# Introduction to Pandas and 🚀 Project

* * * 

### Icons used in this notebook
🔔 **Question**: A quick question to help you understand what's going on.<br>
🥊 **Challenge**: Interactive excersise. We'll work through these in the workshop!<br>
💭 **Reflection**: Helping you think about programming.<br>
⚠️ **Warning**: Heads-up about tricky stuff or common mistakes.<br>
💡 **Tip**: How to do something a bit more efficiently or effectively.<br>
🎬 **Demo**: Showing off something more advanced – so you know what Python can be used for!<br>

### Learning Objectives
1. [Importing Libraries](#lib)
2. [Importing Data from Files](#data)
3. [Working with Pandas](#pandas)
4. [🚀 Project](#project)


<a id='lib'></a>

# Importing Libraries

A **library** refers to a reusable chunk of code. Usually, a Python library contains a collection of related functionalities.

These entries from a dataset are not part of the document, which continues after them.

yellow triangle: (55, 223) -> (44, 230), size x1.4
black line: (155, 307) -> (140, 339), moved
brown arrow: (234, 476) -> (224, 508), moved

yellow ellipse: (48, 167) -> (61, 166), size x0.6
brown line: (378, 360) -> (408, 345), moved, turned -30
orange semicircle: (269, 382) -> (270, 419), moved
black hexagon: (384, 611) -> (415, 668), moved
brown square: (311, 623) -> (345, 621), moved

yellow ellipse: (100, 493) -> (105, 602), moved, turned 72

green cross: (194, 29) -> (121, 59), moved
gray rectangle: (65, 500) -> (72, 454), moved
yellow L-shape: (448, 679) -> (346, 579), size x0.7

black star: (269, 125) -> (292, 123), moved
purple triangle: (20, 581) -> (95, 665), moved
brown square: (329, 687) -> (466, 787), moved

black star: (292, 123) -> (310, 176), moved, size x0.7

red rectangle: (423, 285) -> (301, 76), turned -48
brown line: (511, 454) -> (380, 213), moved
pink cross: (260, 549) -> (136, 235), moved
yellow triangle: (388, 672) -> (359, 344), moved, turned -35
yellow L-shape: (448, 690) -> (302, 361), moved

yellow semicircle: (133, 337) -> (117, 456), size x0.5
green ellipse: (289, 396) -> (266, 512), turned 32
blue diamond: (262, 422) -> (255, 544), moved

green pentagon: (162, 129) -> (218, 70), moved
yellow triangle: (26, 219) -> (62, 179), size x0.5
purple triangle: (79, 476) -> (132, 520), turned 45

We have already been using Python's [standard library](https://docs.python.org/3/library/) - it comes ready and loaded with Python. We've also used `pandas` to work with data frames. Today, we will expand on our Pandas knowledge and do our first data science project.

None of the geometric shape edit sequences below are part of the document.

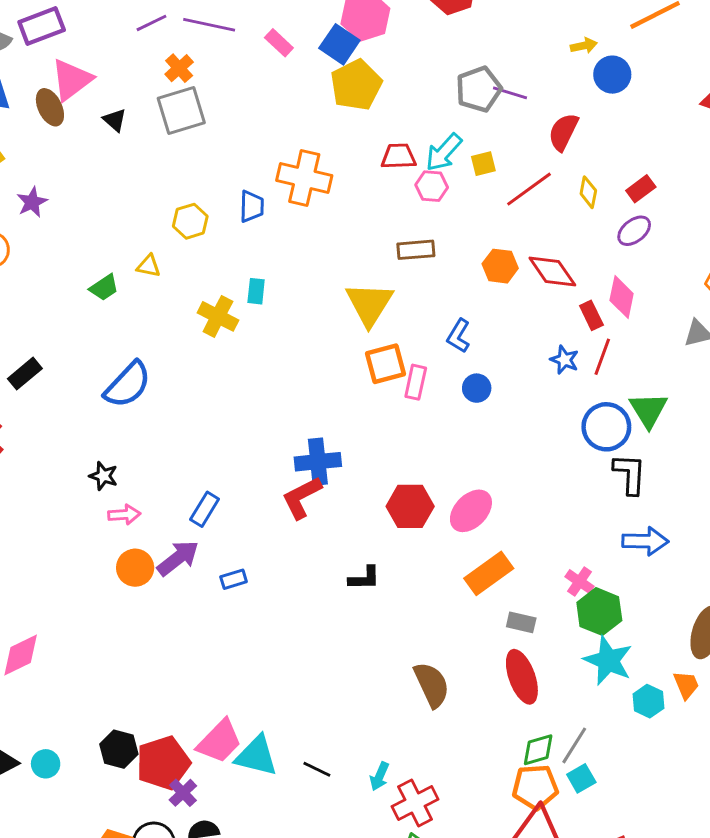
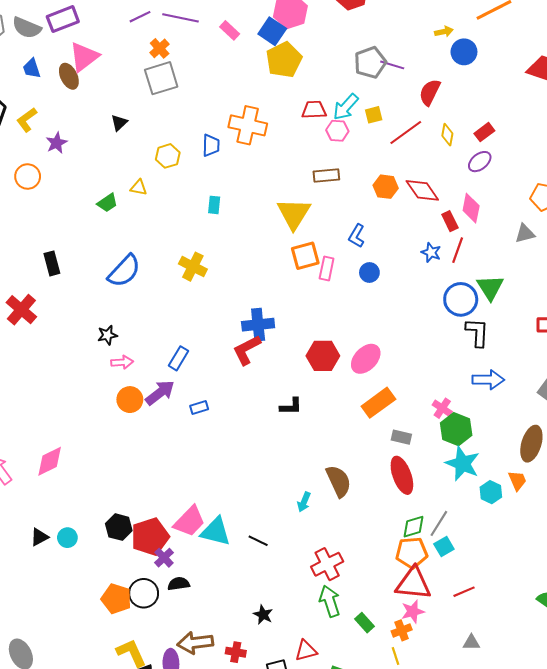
black triangle: (115, 120) -> (119, 123), moved, turned 36
yellow cross: (218, 316) -> (193, 267), moved
black rectangle: (25, 374) -> (52, 263), turned -65
black star: (103, 476) -> (107, 335), turned -30
cyan arrow: (380, 776) -> (304, 502), moved

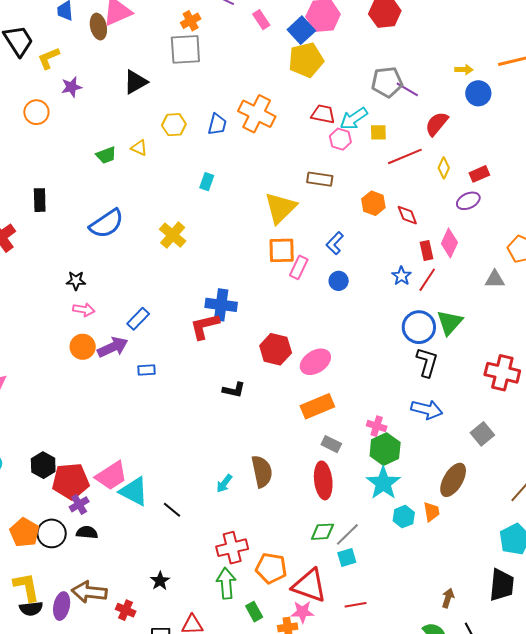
black triangle: (119, 123) -> (135, 82), size x1.5
red diamond: (422, 190) -> (407, 215), size x0.7
pink cross: (442, 408) -> (377, 426), turned -30
orange pentagon: (412, 553) -> (271, 568), moved

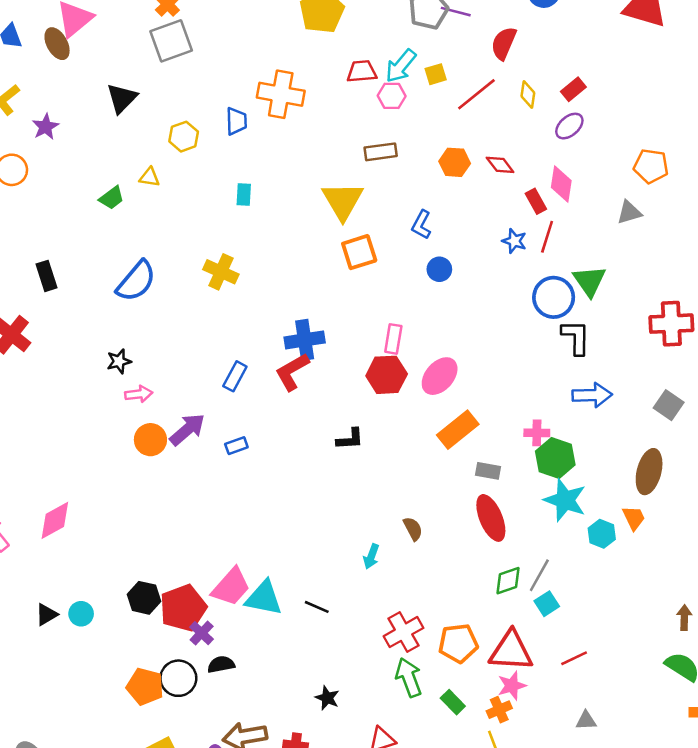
pink rectangle: (299, 267) -> (393, 339), moved
blue rectangle: (138, 319) -> (235, 376), moved
brown semicircle: (262, 472) -> (413, 529), size x0.6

Before we can use a library like Pandas, we have to **import** it into the current session.
Importing is done with the `import` keyword. We simply run `import [PACKAGE_NAME]`, and everything inside the package becomes available to use.

Let's import the `numpy` module, which has a lot of useful functions for working with numerical data. Let's access a function from this module using dot notation.

In [None]:
import numpy

print('The mean of [1,4,5] is:', numpy.mean([1,4,5]))

For many packages, like `numpy`, there is an **alias**, or nickname that they are often imported as. For common packages (especially those with long names), it saves a lot of typing when you use a nickname. For example, `numpy` is usually imported as below:

In [None]:
import numpy as np

print('mean of [1,4,5] is:', np.mean([1,4,5]))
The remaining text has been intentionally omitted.